Extracted page text data:
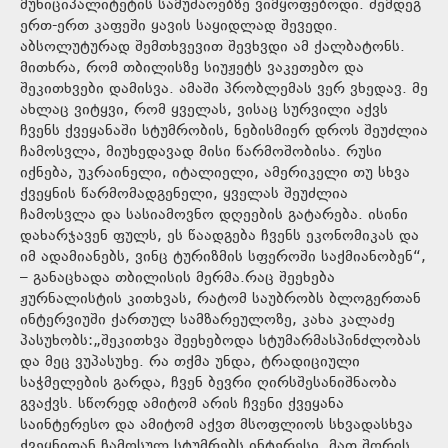
მუნიციპალიტეტის სამუშაოებზე ვიმყოფებოდი. შემდეგ
ერთ-ერთ კაფეში ყავის საყიდლად შევედი.
აბსოლუტურად შემთხვევით შევხვდი ამ ქალბატონს.
მითხრა, რომ თბილისზე სიუჟეტს ვაკეთებო და
შეკითხვები დამისვა. ამაში პრობლემას ვერ ვხედავ. მე
ახლაც ვიტყვი, რომ ყველას, ვისაც სურვილი აქვს
ჩვენს ქვეყანაში სტუმრობის, ნებისმიერ დროს შეუძლია
ჩამოსვლა, მიუხედავად მისი წარმოშობისა. რუსი
იქნება, უკრაინელი, იტალიელი, ამერიკელი თუ სხვა
ქვეყნის წარმომადგენელი, ყველას შეუძლია
ჩამოსვლა და სასიამოვნო დღეების გატარება. ისინი
დახარჯავენ ფულს, ეს წაადგება ჩვენს ეკონომიკას და
იმ ადამიანებს, ვინც ტურიზმის სფეროში საქმიანობენ“,
– განაცხადა თბილისის მერმა.რაც შეეხება
ჟურნალისტის კითხვას, რატომ საუბრობს ბლოგერთან
ინტერვიუში ქართულ სამზარეულოზე, კახა კალაძე
პასუხობს:„შეკითხვა შეეხებოდა სტუმარმასპინძლობას
და მეც ვუპასუხე. რა თქმა უნდა, ტრადიციული
საჭმელების გარდა, ჩვენ ბევრი ღირსშესანიშნაობა
გვაქვს. სწორედ ამიტომ არის ჩვენი ქვეყანა
საინტერესო და ამიტომ აქვთ მსოფლიოს სხვადასხვა
ქვეყნიდან ჩამოსულ სტუმრებს ინტერესი. მათ შორის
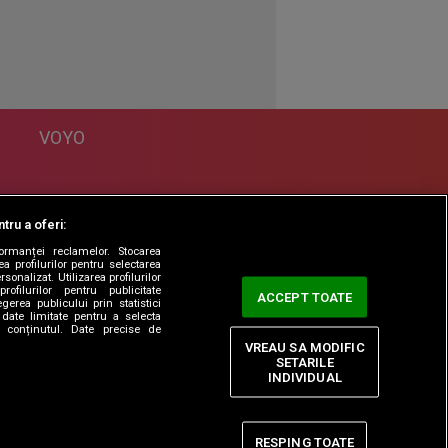
VOYO
DESPRE
tru a oferi:
Politica Confidentialitate
formanței reclamelor. Stocarea
Contact
a profilurilor pentru selectarea
sonalizat. Utilizarea profilurilor
rofilurilor pentru publicitate
ACCEPT TOATE
erea publicului prin statistici
date limitate pentru a selecta
ta conținutul. Date precise de
VREAU SA MODIFIC
SETARILE
INDIVIDUAL
RESPING TOATE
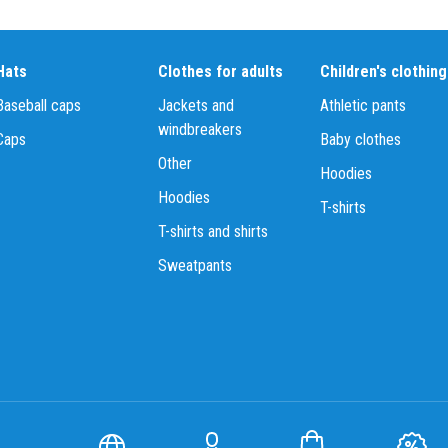
Hats
Clothes for adults
Children's clothing
Baseball caps
Jackets and
Athletic pants
windbreakers
Caps
Baby clothes
Other
Hoodies
Hoodies
T-shirts
T-shirts and shirts
Sweatpants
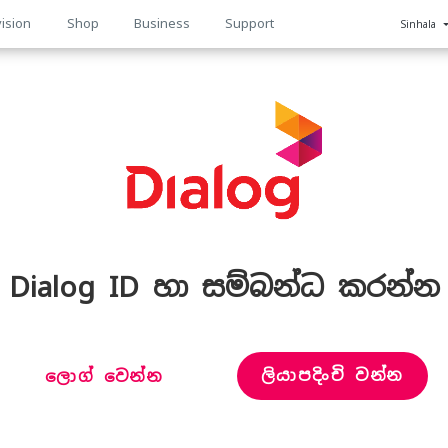
ision
Shop
Business
Support
Sinhala
n
Dialog ID හා සම්බන්ධ කරන්න
ලියාපදිංචි වන්න
ලොග් වෙන්න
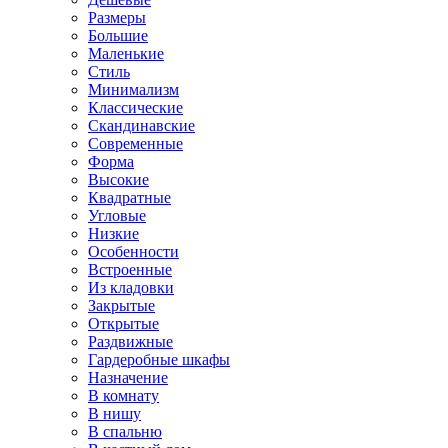
Размеры
Большие
Маленькие
Стиль
Минимализм
Классические
Скандинавские
Современные
Форма
Высокие
Квадратные
Угловые
Низкие
Особенности
Встроенные
Из кладовки
Закрытые
Открытые
Раздвижные
Гардеробные шкафы
Назначение
В комнату
В нишу
В спальню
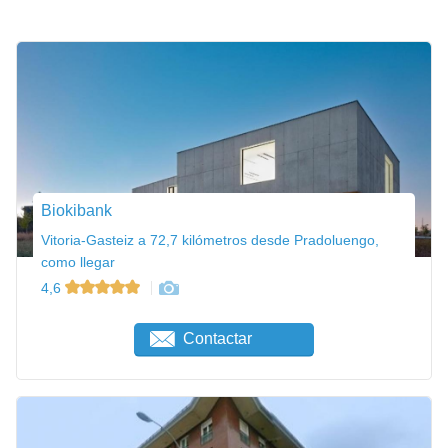
Biokibank
Vitoria-Gasteiz a 72,7 kilómetros desde Pradoluengo,
como llegar
4,6
Contactar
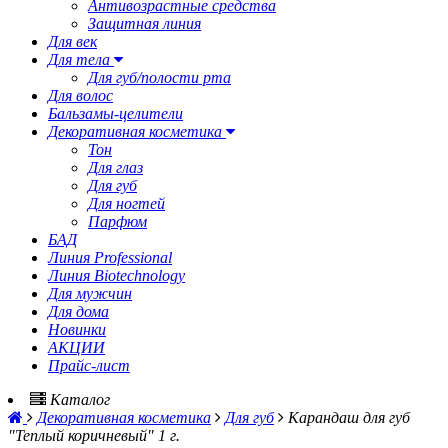
Антивозрастные средства
Защитная линия
Для век
Для тела
Для губ/полости рта
Для волос
Бальзамы-целители
Декоративная косметика
Тон
Для глаз
Для губ
Для ногтей
Парфюм
БАД
Линия Professional
Линия Biotechnology
Для мужчин
Для дома
Новинки
АКЦИИ
Прайс-лист
Каталог
Декоративная косметика
Для губ
Карандаш для губ
"Теплый коричневый" 1 г.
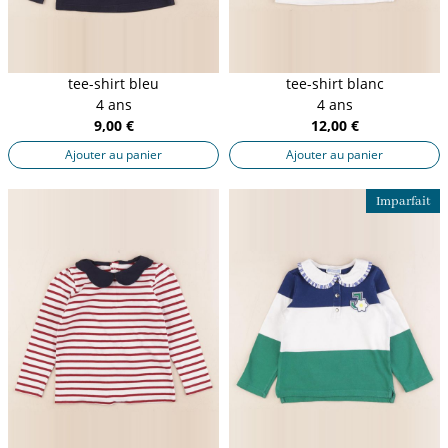
tee-shirt bleu
tee-shirt blanc
4 ans
4 ans
9,00 €
12,00 €
Ajouter au panier
Ajouter au panier
Imparfait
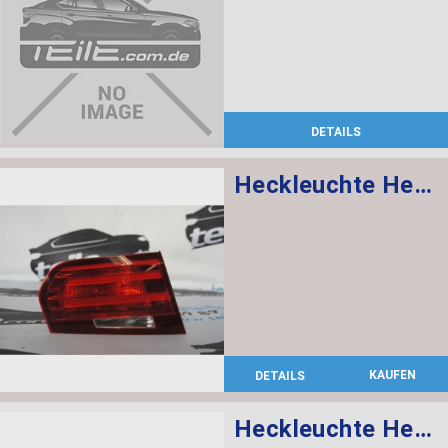
DETAILS
Heckleuchte Heckklappe links
KAUFEN
DETAILS
Heckleuchte Heckklappe rechts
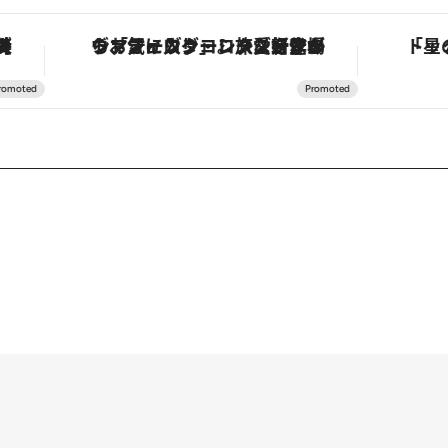
ルーズ
ヴァシュロン・コンスタンタン「オーヴァーシーズ・オートマティック」。旅愛好家のお気に入りコレクションから、ジェンダーレスな新作が登場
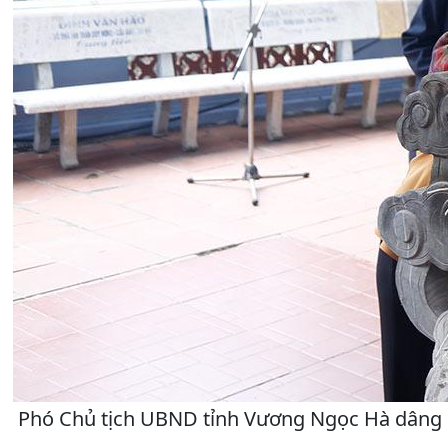
Phó Chủ tịch UBND tỉnh Vương Ngọc Hà dâng hư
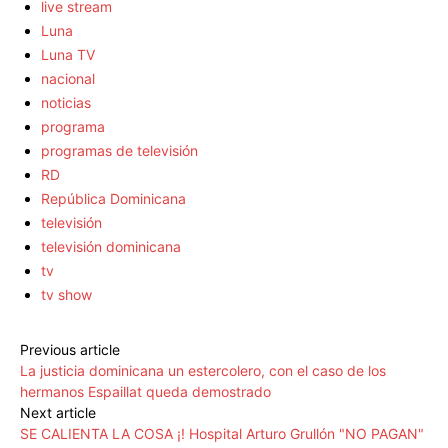
live stream
Luna
Luna TV
nacional
noticias
programa
programas de televisión
RD
República Dominicana
televisión
televisión dominicana
tv
tv show
Previous article
La justicia dominicana un estercolero, con el caso de los
hermanos Espaillat queda demostrado
Next article
SE CALIENTA LA COSA ¡! Hospital Arturo Grullón "NO PAGAN"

## WHAT TO WORK ON
Look above and copy only the lines from the one holding "Антивозрастные средства" to the one holding "ヴァシュロン・コンスタンタン", both included, exactly, minus the pictures.

## SOLUTION TO THE EXERCISE
Антивозрастные средства
Защитная линия
Для век
Для тела
Для губ/полости рта
Для волос
Бальзамы-целители
Декоративная косметика
Тон
Для глаз
Для губ
Для ногтей
Парфюм
БАД
Линия Professional
Линия Biotechnology
Для мужчин
Для дома
Новинки
АКЦИИ
Прайс-лист
Каталог
Декоративная косметика
Для губ
Карандаш для губ
"Теплый коричневый" 1 г.
tee-shirt bleu
tee-shirt blanc
4 ans
4 ans
9,00 €
12,00 €
Ajouter au panier
Ajouter au panier
Imparfait
DETAILS
Heckleuchte Heckklappe links
KAUFEN
DETAILS
Heckleuchte Heckklappe rechts
ルーズ
ヴァシュロン・コンスタンタン「オーヴァーシーズ・オートマティック」。旅愛好家のお気に入りコレクションから、ジェンダーレスな新作が登場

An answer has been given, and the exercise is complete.